The maneuver is known as tax inversion. Officials in the Obama administration have described it as unpatriotic, and are weighing an executive action aimed at limiting the economic benefit.
Harvard Business School’s Mihir Desai is an expert on tax policy, international finance, and corporate finance. His work has explored the design of tax policy in a globalized setting, the links between corporate governance and taxation, and the internal capital markets of multinational firms. Desai, the Mizuho Financial Group Professor of Finance, is also a professor at Harvard Law School, and a research associate in the public economics and corporate finance program of the National Bureau of Economic Research.
Desai spoke with the Gazette via email about the factors driving the practice of tax inversion, and also provided links to research around the topic.
GAZETTE: What is a tax inversion?
DESAI: “Simple” inversion involves taking a typical corporate structure and inverting it — a U.S. parent company and its subsidiary in a low-tax jurisdiction switch positions. Such a transaction largely leaves U.S. operations and foreign operations unchanged, but changes the nationality of the parent company. Such transactions can have two tax-related benefits. First, the U.S. employs a worldwide tax system on its citizens and corporations so that income earned globally is subject to tax, after credits for foreign taxes paid, in the U.S. As such, an inversion promises to remove future non-U.S. income from U.S. taxing jurisdiction so that foreign income only faces local taxes. Second, the new transaction may enable corporations to remove income from the U.S. more readily than they did before, via intracompany financings. In a study of the initial wave of these transactions co-authored with Jim Hines, we found that both motives were operative.
The more recent spate of these inversions (PDF) is more complex and more substantive. After the enactment of anti-inversion legislation in 2004, corporations must find a foreign partner with an appropriate domicile and merge with them, in the process changing their domicile to the partner’s domicile, in order to access these benefits. Recent transactions have involved some of our largest companies, reflecting the growing incentives to undertake such transactions.
GAZETTE: What is spurring the trend in inversions? The New York Times reported that 22 companies have announced an inversion since 2011, why?
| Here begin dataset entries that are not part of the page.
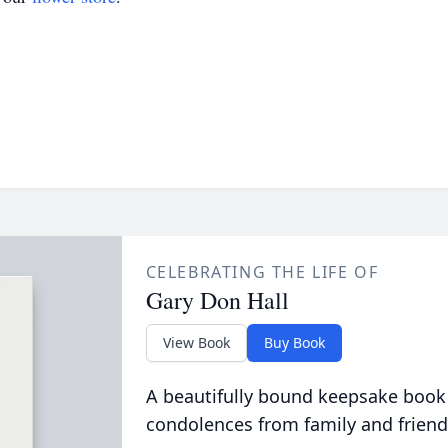
CELEBRATING THE LIFE OF
Gary Don Hall
View Book
Buy Book
A beautifully bound keepsake book
condolences from family and friend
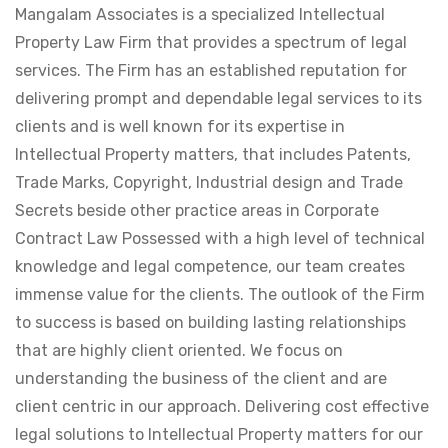
Mangalam Associates is a specialized Intellectual
Property Law Firm that provides a spectrum of legal
services. The Firm has an established reputation for
delivering prompt and dependable legal services to its
clients and is well known for its expertise in
Intellectual Property matters, that includes Patents,
Trade Marks, Copyright, Industrial design and Trade
Secrets beside other practice areas in Corporate
Contract Law Possessed with a high level of technical
knowledge and legal competence, our team creates
immense value for the clients. The outlook of the Firm
to success is based on building lasting relationships
that are highly client oriented. We focus on
understanding the business of the client and are
client centric in our approach. Delivering cost effective
legal solutions to Intellectual Property matters for our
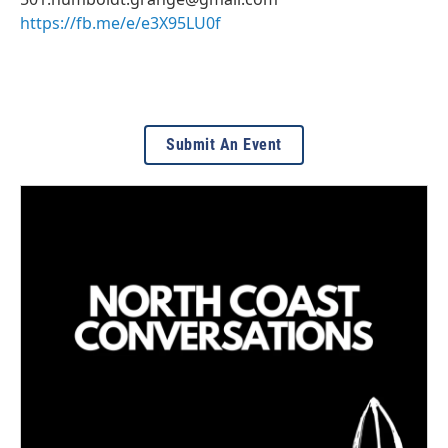
https://fb.me/e/e3X95LU0f
Submit An Event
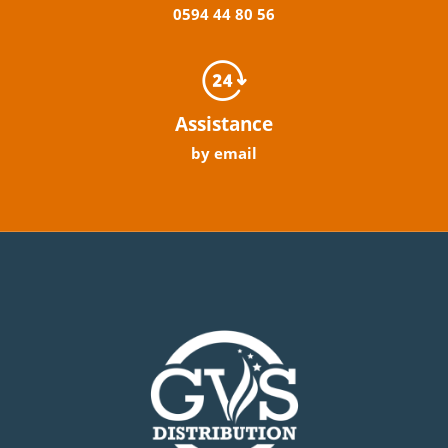
0594
44
80
56
Assistance
by email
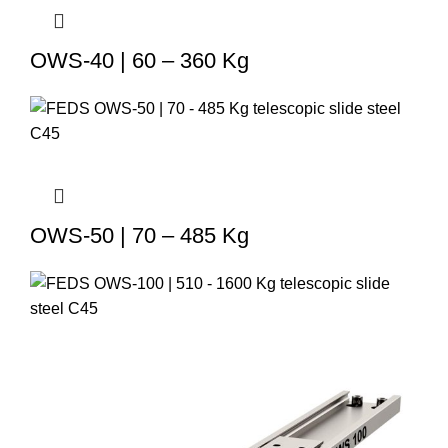
OWS-40 | 60 – 360 Kg
OWS-50 | 70 – 485 Kg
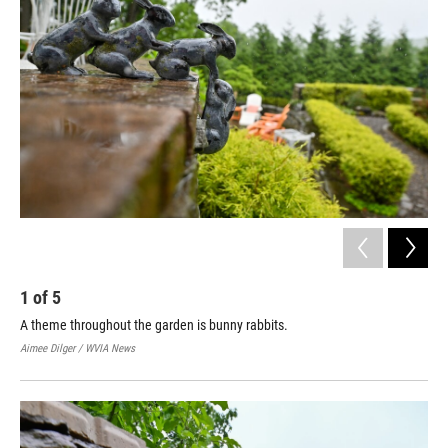
1
of
5
2
A theme throughout the garden is bunny rabbits.
A f
che
Aimee Dilger / WVIA News
Aime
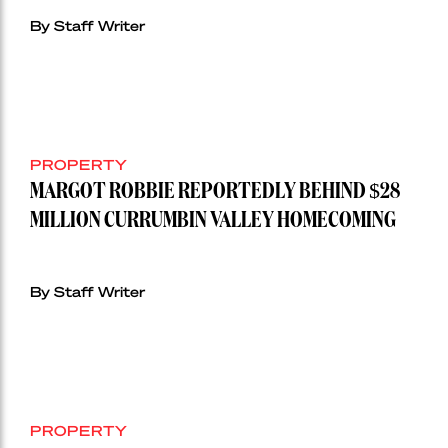
By Staff Writer
PROPERTY
MARGOT ROBBIE REPORTEDLY BEHIND $28
MILLION CURRUMBIN VALLEY HOMECOMING
By Staff Writer
PROPERTY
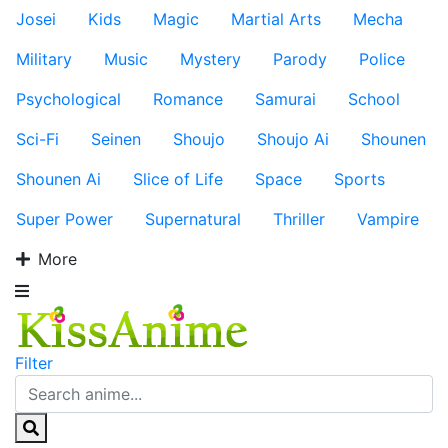
Josei
Kids
Magic
Martial Arts
Mecha
Military
Music
Mystery
Parody
Police
Psychological
Romance
Samurai
School
Sci-Fi
Seinen
Shoujo
Shoujo Ai
Shounen
Shounen Ai
Slice of Life
Space
Sports
Super Power
Supernatural
Thriller
Vampire
More
Filter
DESAI: The growing frequency and magnitude of these transactions are a manifestation of the changing incentives facing U.S. corporations. On two critical dimensions, the U.S. corporate tax regime is a significant outlier — we employ a worldwide regime and our statutory rate is amongst the highest in the OECD. In the last five years, our exceptionalism has become more pronounced as the U.K. and Japan switched away from a worldwide system. The U.K. cut their rate by 10 points and the third quiver of Abenomics [economic policies advocated by Japanese prime minister Shinzō Abe] features corporate rate reductions. In short, the rest of the world has moved significantly to lower their rates and moved away from the worldwide regime while we haven’t. Aside from these policy changes, there are secular changes in the nature of global firms which also drive these transactions. For example, non-U.S. markets are more important than ever and firms employ more intellectual property (which can easily be relocated) than before. Finally, corporations have figured out how (PDF) to splinter their headquarter functions across multiple jurisdictions, ensuring that they can have many homes.
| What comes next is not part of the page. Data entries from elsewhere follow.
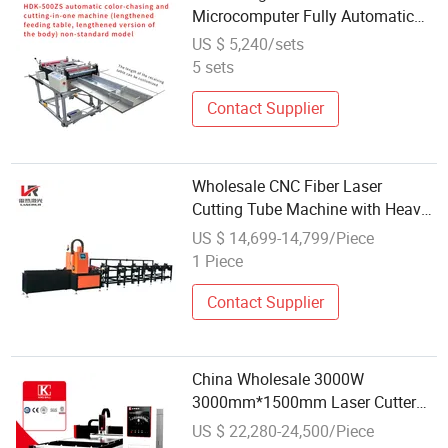
Microcomputer Fully Automatic
Color Tracking and Cutting
US $ 5,240/sets
Machine Flocked Fabrics Roll to
5 sets
Sheet Cutter
Contact Supplier
Wholesale CNC Fiber Laser
Cutting Tube Machine with Heavy
Bed for Carbon Stainless Steel
US $ 14,699-14,799/Piece
Iron and Aluminum Pipe
1 Piece
Contact Supplier
China Wholesale 3000W
3000mm*1500mm Laser Cutter
Fiber Laser Cutting Machine for
US $ 22,280-24,500/Piece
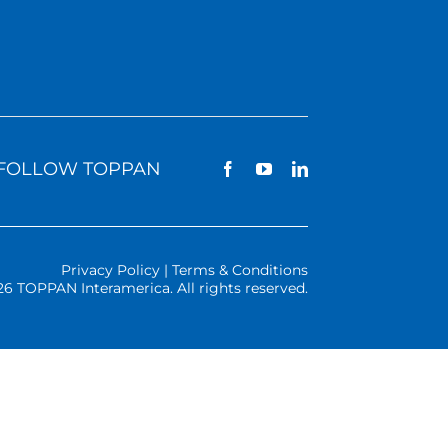
FOLLOW TOPPAN
Privacy Policy | Terms & Conditions
26 TOPPAN Interamerica. All rights reserved.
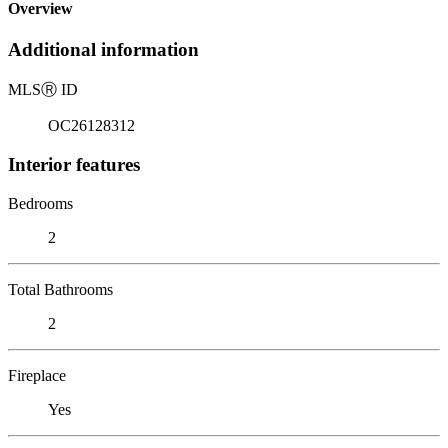
Overview
Additional information
MLS
Ⓡ
ID
OC26128312
Interior features
Bedrooms
2
Total Bathrooms
2
Fireplace
Yes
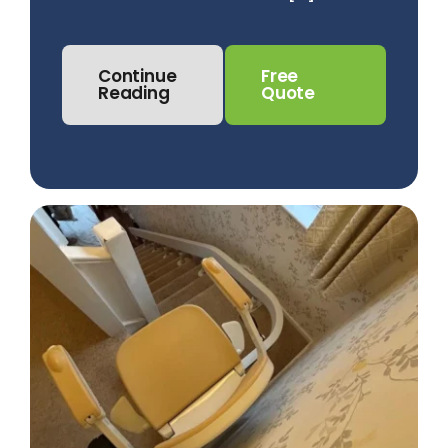
Continue
Free
Reading
Quote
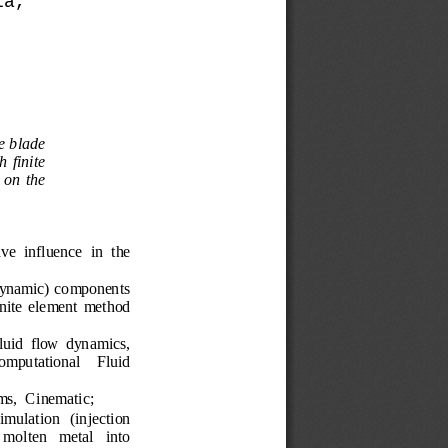
la,
e blade 
h 
finite 
on
the 
ve  influence
in  the 
ynamic) 
components
inite  element  method
luid
flow
dynamics
, 
omputational 
Fluid
ms
, 
Cinematic
;
imulation
(
injection 
molten
metal
into 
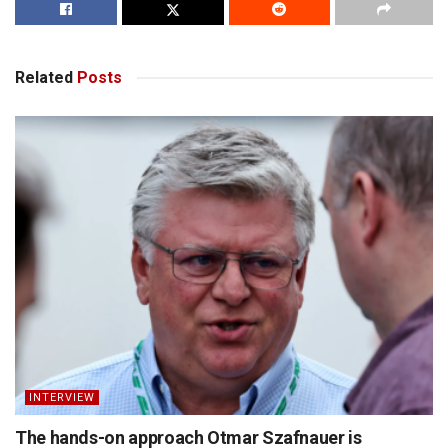
Related
Posts
INTERVIEW
The hands-on approach Otmar Szafnauer is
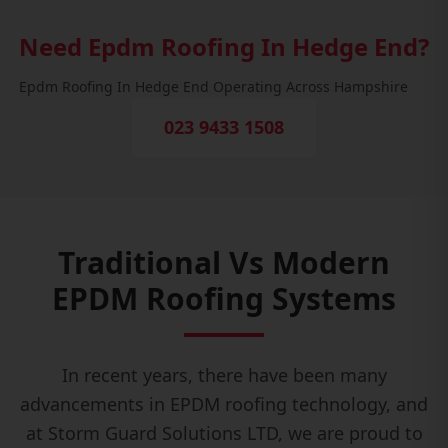
Need Epdm Roofing In Hedge End?
Epdm Roofing In Hedge End Operating Across Hampshire
023 9433 1508
Traditional Vs Modern
EPDM Roofing Systems
In recent years, there have been many
advancements in EPDM roofing technology, and
at Storm Guard Solutions LTD, we are proud to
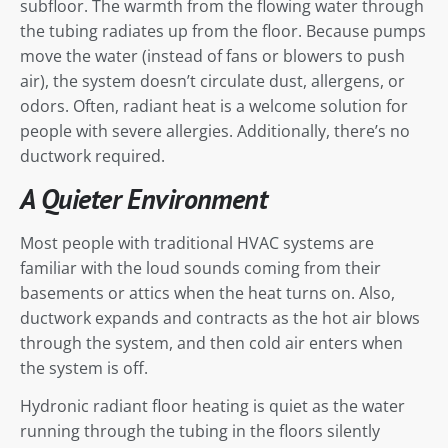
subfloor. The warmth from the flowing water through
the tubing radiates up from the floor. Because pumps
move the water (instead of fans or blowers to push
air), the system doesn’t circulate dust, allergens, or
odors. Often, radiant heat is a welcome solution for
people with severe allergies. Additionally, there’s no
ductwork required.
A Quieter Environment
Most people with traditional HVAC systems are
familiar with the loud sounds coming from their
basements or attics when the heat turns on. Also,
ductwork expands and contracts as the hot air blows
through the system, and then cold air enters when
the system is off.
Hydronic radiant floor heating is quiet as the water
running through the tubing in the floors silently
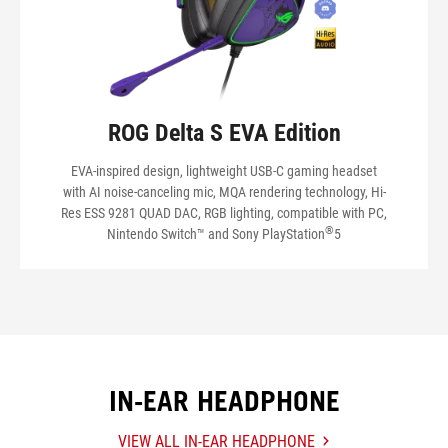
ROG Delta S EVA Edition
EVA-inspired design, lightweight USB-C gaming headset
with AI noise-canceling mic, MQA rendering technology, Hi-
Res ESS 9281 QUAD DAC, RGB lighting, compatible with PC,
®
Nintendo Switch™ and Sony PlayStation
5
IN-EAR HEADPHONE
VIEW ALL IN-EAR HEADPHONE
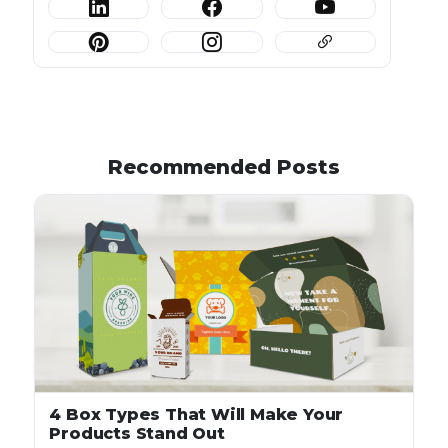
Recommended Posts
4 Box Types That Will Make Your
Products Stand Out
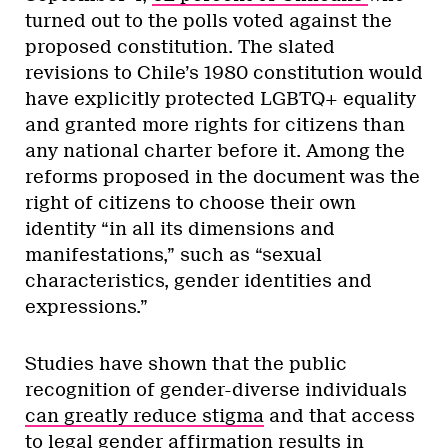
turned out to the polls voted against the
proposed constitution. The slated
revisions to Chile’s 1980 constitution would
have explicitly protected LGBTQ+ equality
and granted more rights for citizens than
any national charter before it. Among the
reforms proposed in the document was the
right of citizens to choose their own
identity “in all its dimensions and
manifestations,” such as “sexual
characteristics, gender identities and
expressions.”
Studies have shown that the public
recognition of gender-diverse individuals
can greatly reduce stigma
and that access
to legal gender affirmation results in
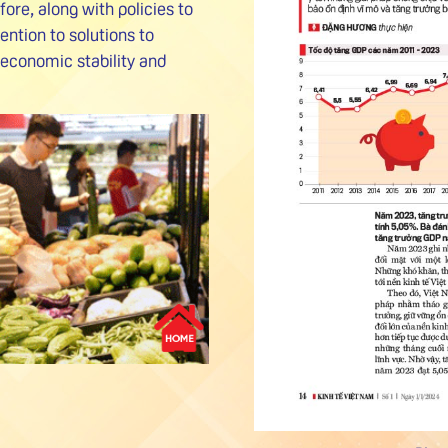
re, along with policies to
ention to solutions to
economic stability and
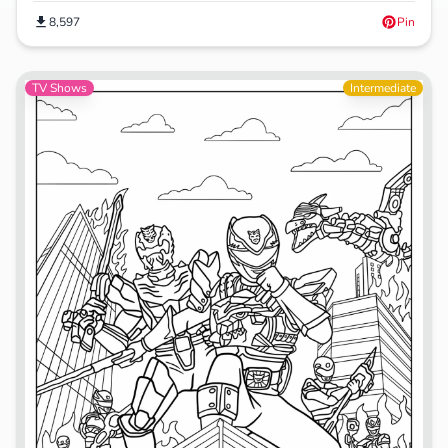
8,597
Pin
TV Shows
Intermediate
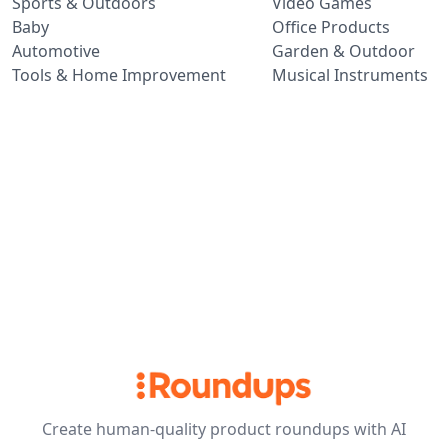
Sports & Outdoors
Video Games
Baby
Office Products
Automotive
Garden & Outdoor
Tools & Home Improvement
Musical Instruments
Create human-quality product roundups with AI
These transactions are just the most visible manifestation of these underlying changes. Our current corporate tax regime has led to distortions throughout the incorporation, investment, and financing decisions of corporations. First, U.S. corporations have enormous cash balances that are largely overseas (because taxes are only due upon repatriation), locking out funds that could be used for domestic investment. Second, U.S. corporations become targets of mergers that are motivated by relocation incentives, increasing the possibility that higher-wage headquarter jobs are relocated. Third, enormous resources are directed toward non-value-creating tax arbitrage activities. And entrepreneurs and venture capitalists can anticipate the burden of being a U.S. corporation and exercise their flexibility at inception to avoid these consequences.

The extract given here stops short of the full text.